Segment Start: RECORDS FOR THIS EXERCISE

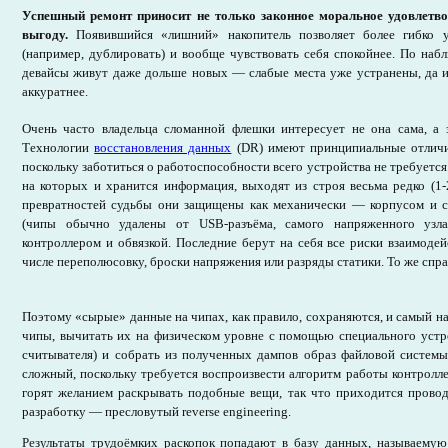
Успешный ремонт приносит не только законное моральное удовлетво
выгоду.
Появившийся «лишний» накопитель позволяет более гибко 
(например, дублировать) и вообще чувствовать себя спокойнее. По на
девайсы живут даже дольше новых — слабые места уже устранены, да и
аккуратнее.
Очень часто владельца сломанной флешки интересует не она сама, а 
Технологии
восстановления данных
(DR) имеют принципиальные отличия
поскольку заботиться о работоспособности всего устройства не требуетс
на которых и хранится информация, выходят из строя весьма редко (1
превратностей судьбы они защищены как механически — корпусом и 
(чипы обычно удалены от USB-разъёма, самого напряженного узла
контроллером и обвязкой. Последние берут на себя все риски взаимодей
числе переполюсовку, броски напряжения или разряды статики. То же спра
Поэтому «сырые» данные на чипах, как правило, сохраняются, и самый н
чипы, вычитать их на физическом уровне с помощью специального устр
считывателя) и собрать из полученных дампов образ файловой систем
сложный, поскольку требуется воспроизвести алгоритм работы контролле
горят желанием раскрывать подобные вещи, так что приходится пров
разработку — пресловутый reverse engineering.
Результаты трудоёмких раскопок попадают в базу данных, называемую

Segment End: RECORDS FOR THIS EXERCISE

PROBLEM DESCRIPTION –
When a line in the material above contains the word "данных", copy that line out.

SOLUTION –
восстановления данных
Результаты трудоёмких раскопок попадают в базу данных, называемую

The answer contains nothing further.